Finally, the only randomised controlled trial to date assessing the very short-term effect of MedDiet on cognition found that participants allocated to a diet change (to a MedDiet pattern) improved only visuospatial working memory while participants allocated to the control group (no change) improved numerical working memory and word recognition. It is possible that some limitations of that previous trial such as small sample size (27 subjects), young age (19–30 years) of the studied population and the extremely short duration of the intervention (10 days) could be partly responsible for these inconsistent results.18

There are mechanisms that can explain the protective effect of MedDiet on cognitive status, including antioxidative and anti-inflammatory effects and reduced vascular comorbidities. Oxidative stress has been associated with neurodegeneration.39 The main components of the MedDiet intervention in the PREDIMED trial, EVOO and nuts, have antioxidant properties19 and, together with other polyphenol-rich foods in the MedDiet, are suggested to relate to improved cognitive function.37 In fact, a previous assessment from the PREDIMED-NAVARRA trial found that the intervention in this subgroup of the trial was able to increase after 3 years the total plasma antioxidant capacity.40 Further evidence suggests that inflammation could play a role in the pathogenesis of dementia.41 The MedDiet and especially the typical traditional Mediterranean components such as EVOO and nuts have been associated with lower serum concentrations of different inflammatory markers.42 The protective effect of the MedDiet on vascular comorbidities also supports the biological plausibility of our results.
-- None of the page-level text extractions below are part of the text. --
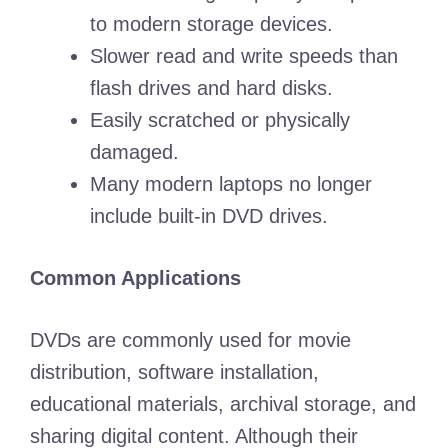
to modern storage devices.
Slower read and write speeds than
flash drives and hard disks.
Easily scratched or physically
damaged.
Many modern laptops no longer
include built-in DVD drives.
Common Applications
DVDs are commonly used for movie
distribution, software installation,
educational materials, archival storage, and
sharing digital content. Although their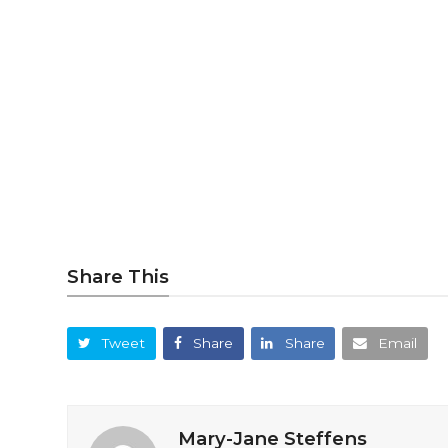
Share This
Tweet
Share
Share
Email
Mary-Jane Steffens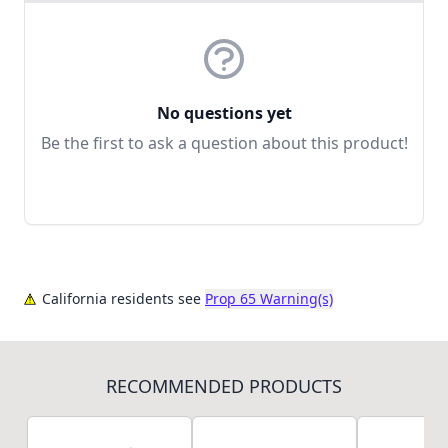
No questions yet
Be the first to ask a question about this product!
California residents see
Prop 65 Warning(s)
RECOMMENDED PRODUCTS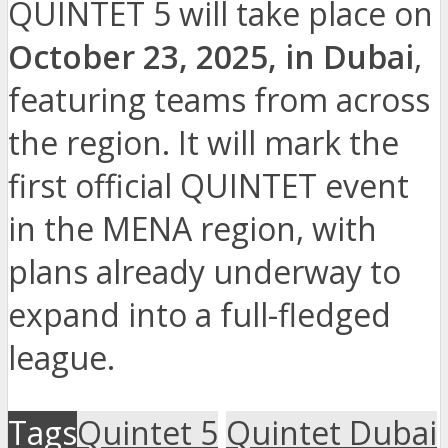
QUINTET 5 will take place on
October 23, 2025, in Dubai
,
featuring teams from across
the region. It will mark the
first official QUINTET event
in the MENA region, with
plans already underway to
expand into a full-fledged
league.
Tags
Quintet 5
Quintet Dubai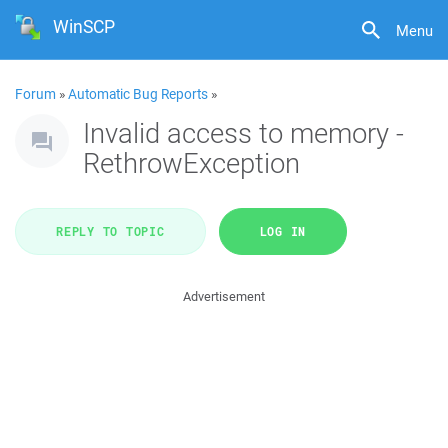
WinSCP
Menu
Forum
»
Automatic Bug Reports
»
Invalid access to memory -
RethrowException
REPLY TO TOPIC
LOG IN
Advertisement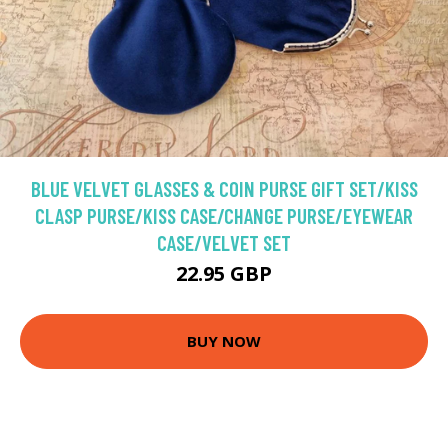
BLUE VELVET GLASSES & COIN PURSE GIFT SET/KISS
CLASP PURSE/KISS CASE/CHANGE PURSE/EYEWEAR
CASE/VELVET SET
22.95 GBP
BUY NOW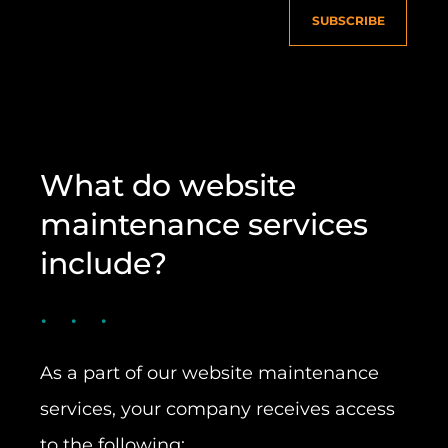
SUBSCRIBE
What do website
maintenance services
include?
As a part of our website maintenance
services, your company receives access
to the following: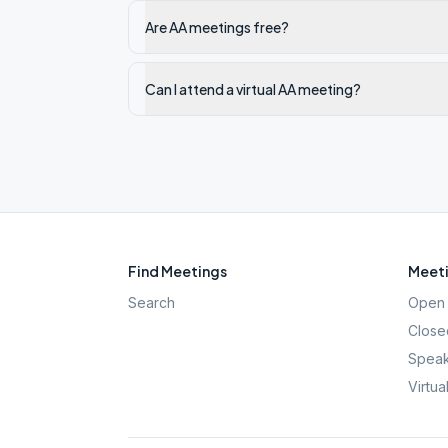
Are AA meetings free?
Can I attend a virtual AA meeting?
Find Meetings
Meeti
Search
Open 
Close
Speak
Virtua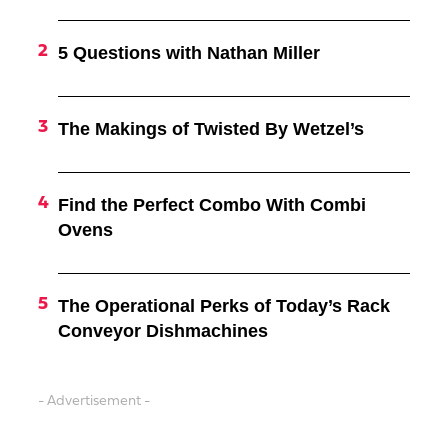
5 Questions with Nathan Miller
The Makings of Twisted By Wetzel’s
Find the Perfect Combo With Combi
Ovens
The Operational Perks of Today’s Rack
Conveyor Dishmachines
- Advertisement -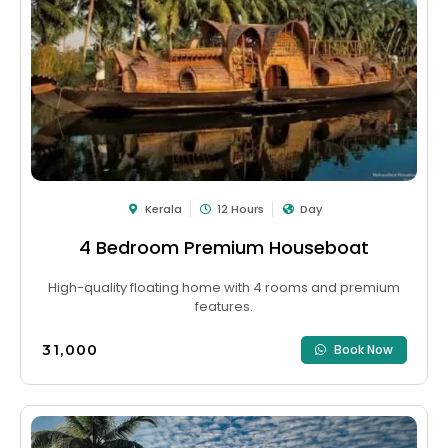
Kerala
12 Hours
Day
4 Bedroom Premium Houseboat
High-quality floating home with 4 rooms and premium
features.
₹31,000
Book Now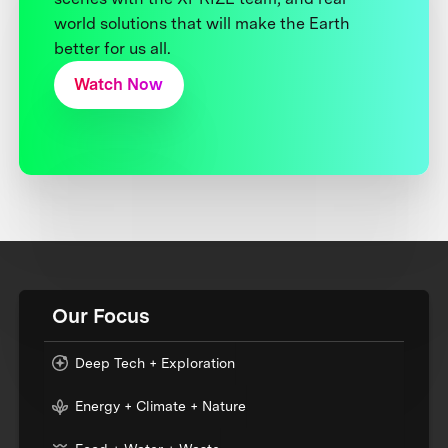
world solutions that will make the Earth
better for us all.
Watch Now
Our Focus
Deep Tech + Exploration
Energy + Climate + Nature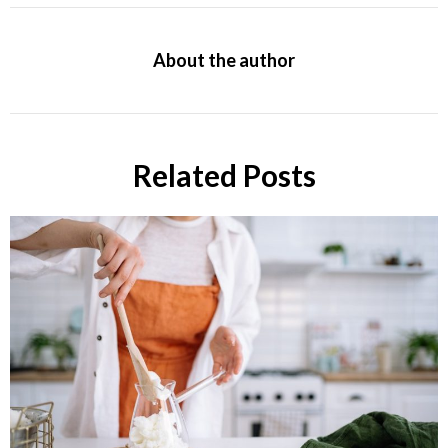
About the author
Related Posts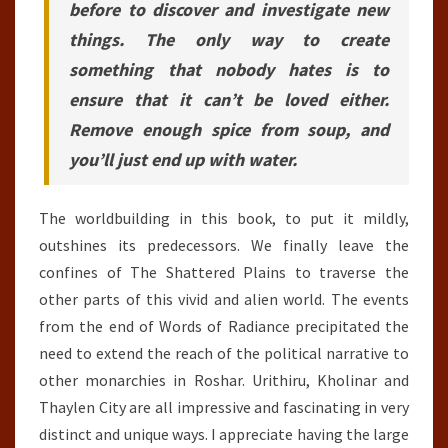
before to discover and investigate new
things. The only way to create
something that nobody hates is to
ensure that it can’t be loved either.
Remove enough spice from soup, and
you’ll just end up with water.
The worldbuilding in this book, to put it mildly,
outshines its predecessors. We finally leave the
confines of The Shattered Plains to traverse the
other parts of this vivid and alien world. The events
from the end of Words of Radiance precipitated the
need to extend the reach of the political narrative to
other monarchies in Roshar. Urithiru, Kholinar and
Thaylen City are all impressive and fascinating in very
distinct and unique ways. I appreciate having the large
Compliance with the MedDiet is inversely associated with vascular risk factors.42 At the same time, there is increasing evidence that major vascular risk factors are associated with a higher risk of cognitive decline and dementia.43 Therefore, the protective effect of the MedDiet on cognition might be related in part to improvements in underlying vascular risk factors. Due to the randomised design of the study, vascular risk factors at baseline were well-balanced among the three groups, a reason why the results did not materially change after adjusting for vascular risk factors.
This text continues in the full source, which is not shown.